Talk about making a virtue of necessity! The children had to die because God said so, because they’d grow up to worship pagan idols and so had to be extirpated, and because it wasn’t so bad after all because the children would reap their reward in Heaven. (Why, I wonder, would these children even go to Heaven, since that’s not an Old-Testament concept?) It is a fact universally acknowledged that there is no act of cruelty that cannot be justified by theologians as an aspect of God’s beneficence. Craig’s apologetics are monstrous.
But why destroy the Canaanites’ animals, too: the passive and probably unwilling victims of bestiality? Well, Clay Jones, Associate Professor of Christian Apologetics at Biola University, has explained that away on his website:
The Lord ordered that those who have sex with animals should be put to death along with the animal (Lev. 20:15). Atheist Richard Dawkins objects that it adds “injury to insult” that “the unfortunate beast is to be killed too.” ([Richard Dawkins, The God Delusion (New York: Houghton, 2006),248.]) But, what Dawkins and others don’t grasp is that only the depraved would want to have animals around who were used to having sex with humans.
Jones goes on to describe a story by Robert Yerkes about a female gorilla who tried to press her genitals against his feet, and intimates that she had either had sex with a human or, if she hadn’t but might have in principle (although there were no gorillas in the Mideast), she’d be even more sexually demanding. That would be not only “embarrassing,” but even dangerous! And that’s why the Canaanites’ animals had to die—they were rape victims who became sluttish. It was honor killing! Jones:
Now the objection could be made that some of the animals may not have been subject to such abuse, but that’s not something that an Israelite would be able to know. Thus they all had to die.
Major takeaway: sometimes beings innocent of committing sin can be harmed and corrupted by others who misuse their free will, as seems to be the case with animals involved in bestiality. It is a tragedy that these animals had to be killed but that’s one of the big lessons about sin: Sinful beings can hurt the innocent sometimes permanently.
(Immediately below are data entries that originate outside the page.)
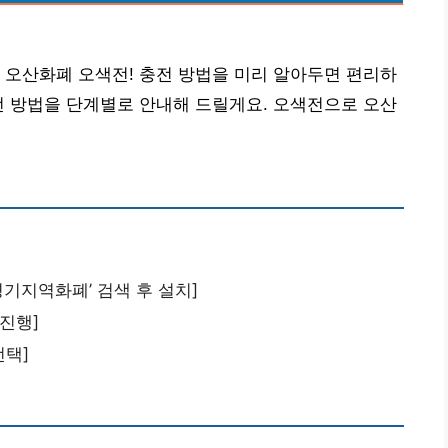
 오산화폐 오색전! 충전 방법을 미리 알아두면 편리하
전 방법을 단계별로 안내해 드릴게요. 오색전으로 오산
경기지역화폐’ 검색 후 설치]
 진행]
선택]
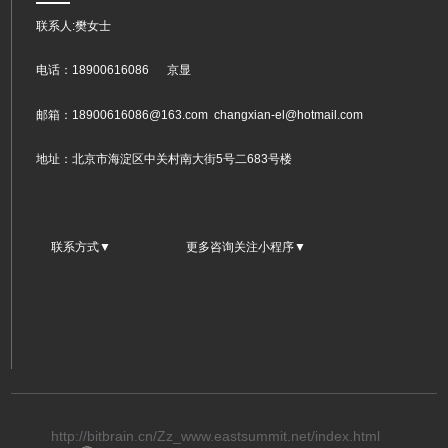
联系人:樊女士
电话：
18900616086
京显
邮箱：
18900616086@163.com
changxian-el@hotmail.com
地址：北京市海淀区中关村南大街5号二683号楼
联系方式▼ 更多咨询关注小程序▼
http://bitbrain.cn/Zz_www.eastsummit.net/index.html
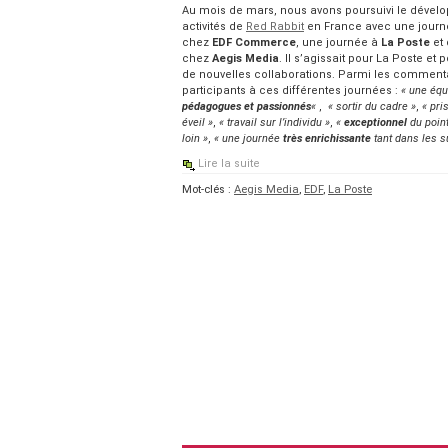
Au mois de mars, nous avons poursuivi le déve
activités de
Red Rabbit
en France avec une journ
chez
EDF Commerce
, une journée à
La Poste
et 
chez
Aegis Media
. Il s’agissait pour La Poste et
de nouvelles collaborations. Parmi les comment
participants à ces différentes journées :
« une éq
pédagogues et passionnés
«
,
« sortir du cadre »
,
« pri
éveil »
,
« travail sur l’individu »
,
«
exceptionnel
du point
loin »
,
« une journée
très enrichissante
tant dans les s
Lire la suite
Mot-clés :
Aegis Media
,
EDF
,
La Poste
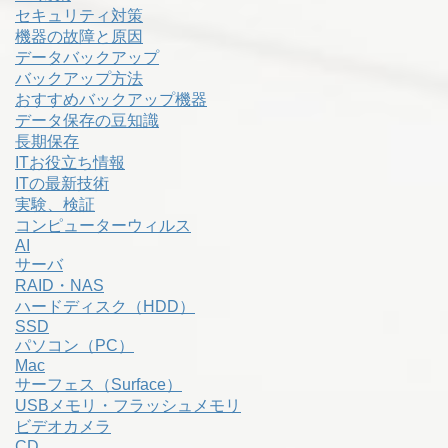
セキュリティ対策
機器の故障と原因
データバックアップ
バックアップ方法
おすすめバックアップ機器
データ保存の豆知識
長期保存
ITお役立ち情報
ITの最新技術
実験、検証
コンピューターウィルス
AI
サーバ
RAID・NAS
ハードディスク（HDD）
SSD
パソコン（PC）
Mac
サーフェス（Surface）
USBメモリ・フラッシュメモリ
ビデオカメラ
CD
Can you imagine a grown person being paid to utter such idiocy? But such is theology: the post hoc rationalization of things you want to believe. The argument that God killed the Canaanites’ animals because the poor beasts were sexually abused is simply an example of theologians making stuff up. After all, we don’t even know (if the Bible were true) that the animals were even killed. And the argument is no sillier than Edward Feser’s claim that dogs and cats won’t be admitted to Heaven.
The proper response to such arguments is not respect, but mockery.